Section 2.6. SPECIAL MEETINGS.
Special meetings of the Board may be called by the Chairman of
the Board, the President, the Chief Executive Officer or the Secretary or at the
written request of any three or more directors. Each member of the Board shall
be given notice stating the time and place of each such special meeting by
telegram, telephone or similar electronic means or in person at least one day
prior to such meeting, or by mail at least three days prior.
Section 2.7. QUORUM.
One third of the entire Board shall constitute a quorum at any
meeting, except when otherwise provided by law. If a quorum is not present at
any meeting, a majority of the directors present may adjourn the meeting, and
the meeting may be held, as adjourned, without further notice provided that a
quorum is then present. The act of a majority of the directors present at any
meeting at which there is a quorum shall be the act of the Board, unless
otherwise specifically provided by statute, the Organization Certificate or
these By-Laws.
Section 2.8. VACANCIES.
When any vacancy occurs among the directors, the remaining
members of the Board may appoint a director to fill each such vacancy at any
regular meeting of the Board or at a special meeting called for that purpose.

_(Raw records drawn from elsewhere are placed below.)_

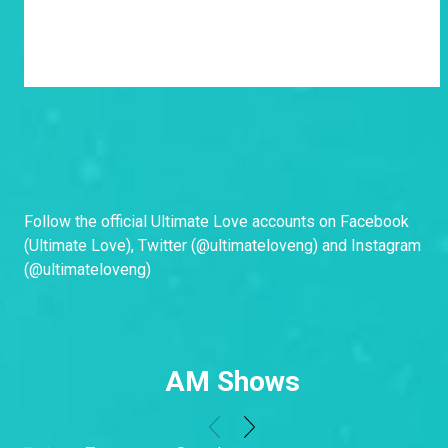
Follow the official Ultimate Love accounts on Facebook
(
Ultimate Love
), Twitter (
@ultimateloveng
) and Instagram
(
@ultimateloveng
)
AM Shows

Any director so appointed shall hold office until the next annual meeting of the
stockholders and until the director's successor has been elected and qualified,
unless sooner displaced.
Section 2.9. Removal of Directors
Any director may be removed either with or without cause, at
any time, by a vote of the holders of a majority of the shares of the Bank at
any meeting of stockholders called for that purpose. A director may be removed
for cause by vote of a majority of the entire Board.

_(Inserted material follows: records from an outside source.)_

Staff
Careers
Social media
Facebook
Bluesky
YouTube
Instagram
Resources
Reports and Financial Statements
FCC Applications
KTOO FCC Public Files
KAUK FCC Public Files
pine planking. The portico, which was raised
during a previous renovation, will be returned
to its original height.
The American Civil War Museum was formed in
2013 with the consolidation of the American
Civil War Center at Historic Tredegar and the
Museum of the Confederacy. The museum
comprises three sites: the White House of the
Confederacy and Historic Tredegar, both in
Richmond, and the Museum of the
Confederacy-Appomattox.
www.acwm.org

Section 2.10. COMPENSATION OF DIRECTORS.
The Board shall fix the amounts to be paid directors for their
services as directors and for their attendance at the meetings of the Board or
of committees or otherwise. No director who receives a salary from the Bank
shall receive any fee for attending meetings of the Board or of any of its
committees.
Section 2.11. ACTION BY THE BOARD.
Except as otherwise provided by law, corporate action to be
taken by the Board shall mean such action at a meeting of the Board or the
Executive Committee of the Board. Any
16
one or more members of the Board of any committee may participate in a meeting
of the Board or committee by means of a conference telephone or similar
communications equipment allowing all persons participating in the meeting to
hear each other at the same time. Participation by such means shall constitute
presence in person at a meeting.
Section 2.12. WAIVER OF NOTICE.
Notice of a meeting need not be given to any director who
submits a signed waiver of notice before or after the meeting or who attends the
meeting without protesting the lack of such notice prior to or at the
commencement of the meeting.
Section 2.13. ADVISORY AND REGIONAL BOARDS.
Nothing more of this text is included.